Actual Yield: 5.1667 t/ha
Predicted Yield: 4.6975 t/ha


**Observation:** A sample input from the test set was used to test the best model (Linear Regression). The actual yield for this sample was 5.1667 t/ha, and the model predicted a yield of 4.6975 t/ha. This provides a direct comparison between the model's prediction and the true value for a specific data point.

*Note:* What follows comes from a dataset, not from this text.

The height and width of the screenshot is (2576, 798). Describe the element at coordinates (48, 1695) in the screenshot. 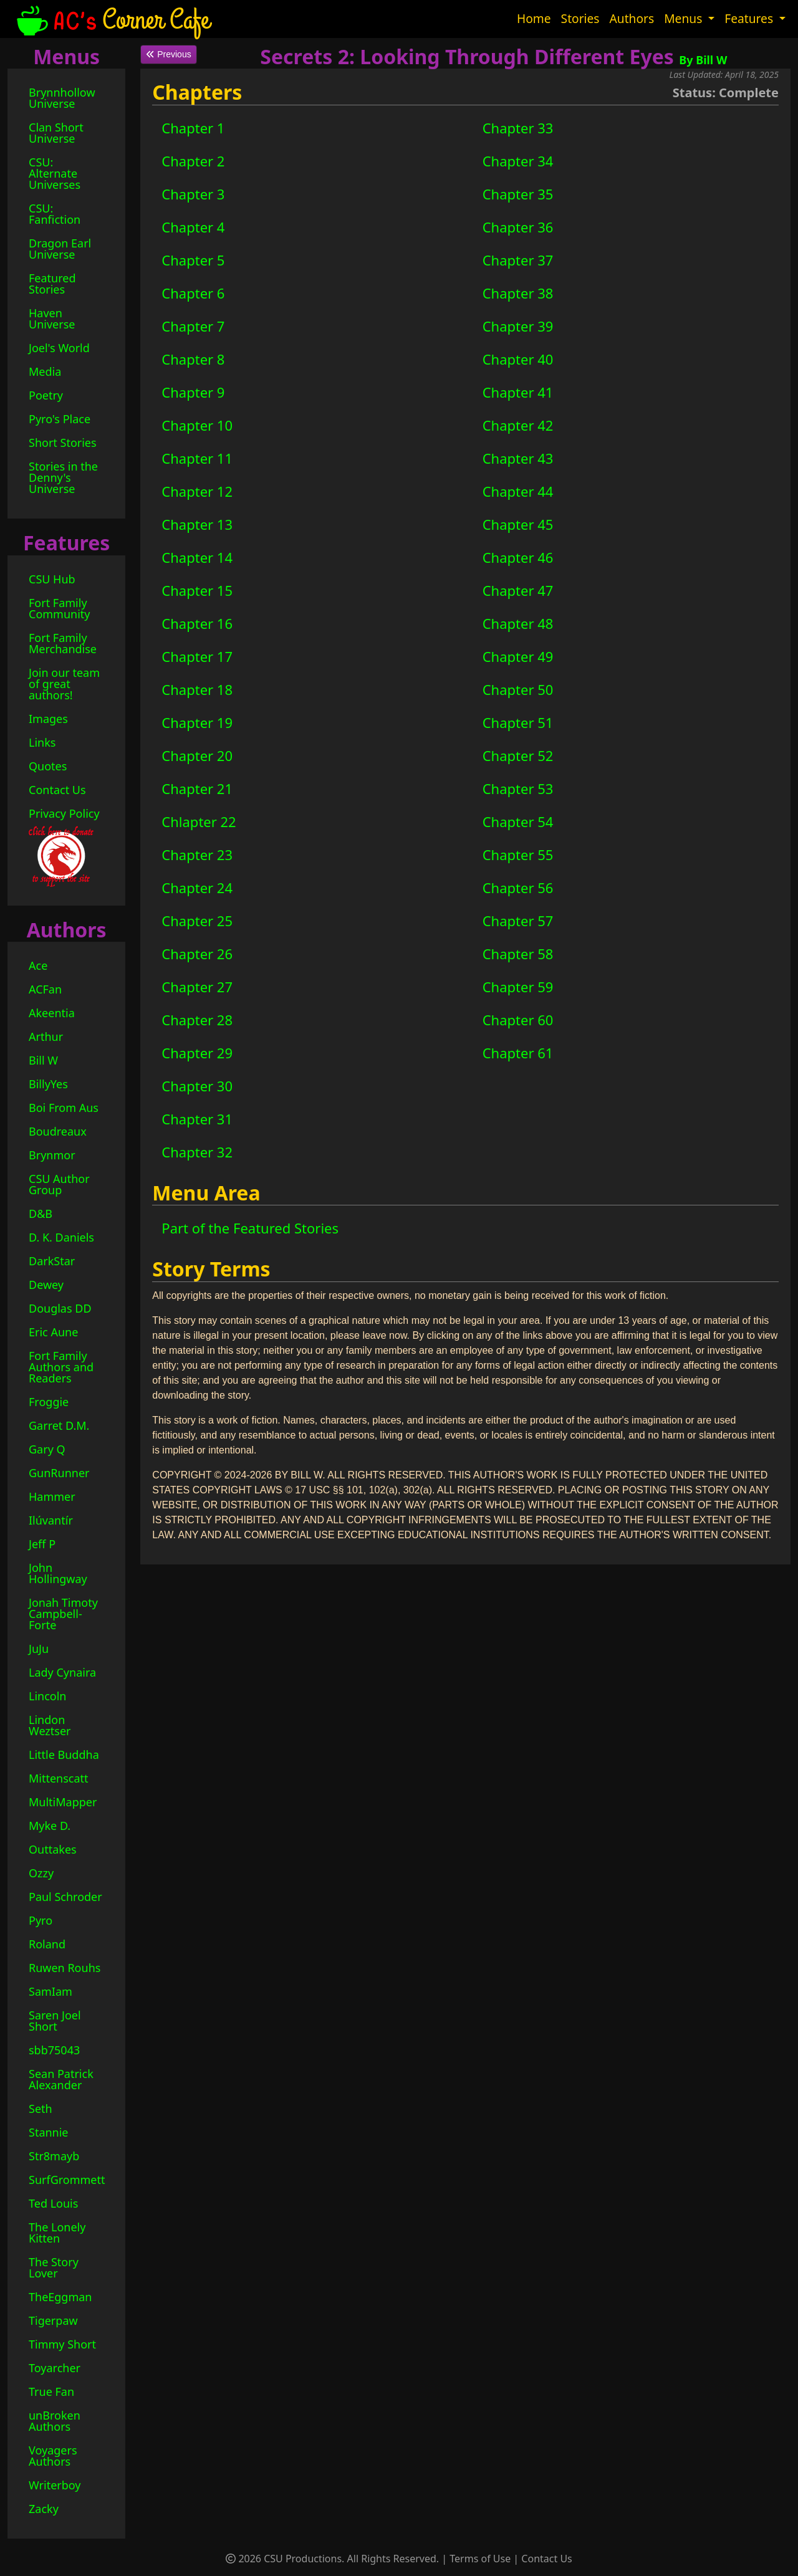 I see `Lincoln` at that location.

To further improve the best model (Linear Regression), you can consider the following:

*   **Feature Engineering:** Create new features from existing ones (e.g., interactions, polynomial terms).
*   **Handling Categorical Features:** Explore alternative encoding methods beyond one-hot encoding.
*   **Regularization:** Apply L1 (Lasso) or L2 (Ridge) regularization to prevent overfitting.
*   **Polynomial Features:** Introduce polynomial features to capture non-linear relationships.
*   **Outlier Detection and Handling:** Identify and address outliers in the dataset.
*   **Hyperparameter Tuning:** Tune the parameters of the preprocessing steps.
*   **Alternative Linear Models:** Experiment with other linear models like Ridge, Lasso, or Elastic Net.
*   **Ensemble Methods:** Combine predictions from multiple models.